= Karen Quinton =

Canadian musician

Karen Quinton is a Toronto-based Canadian pianist, organist, harpsichordist and music educator. She has performed as a soloist with many symphony orchestras in Canada, including the Toronto Symphony Orchestra and the Hamilton Philharmonic Orchestra. She has given recital tours throughout North America and Europe and has made numerous appearances on CBC Radio and CBC Television. Ms. Quinton was the head of the Keyboard Department at The Royal Conservatory of Music from 2000 to 2006 and is the organist at Centennial Japanese United Church in Toronto.
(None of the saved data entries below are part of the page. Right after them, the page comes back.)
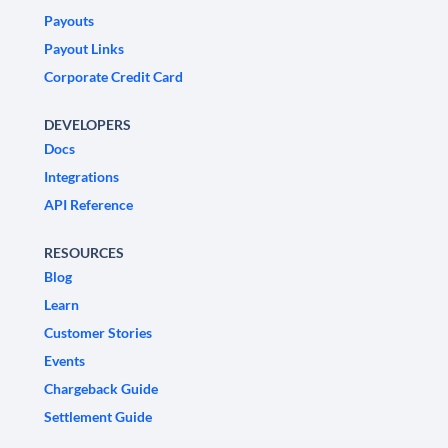
Payouts
Payout Links
Corporate Credit Card
DEVELOPERS
Docs
Integrations
API Reference
RESOURCES
Blog
Learn
Customer Stories
Events
Chargeback Guide
Settlement Guide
Quinton studied privately with Andreas Barban and earned the Trinity College Performers' Associate Diploma before entering the McGill University Faculty of Music, where she obtained a Bachelor of Music in piano performance and a post-graduate Concert Diploma. Concurrently she studied at the Conservatoire de musique du Québec à Montréal also with Lubka Kolessa, where she earned a Concours de Piano and a Concours de Dictée Musicale, both with highest distinction.
After winning the Prix d'Europe in 1972, Karen Quinton pursued graduate piano studies with Tatiana Nikolayeva at the Moscow Conservatory from 1973 to 1975, and in London England with Katharina Wolpe, 1979- 81. She also spent one summer studying at the Salzburg Mozarteum. She was one of the founding faculty members of the School of Music at Memorial University.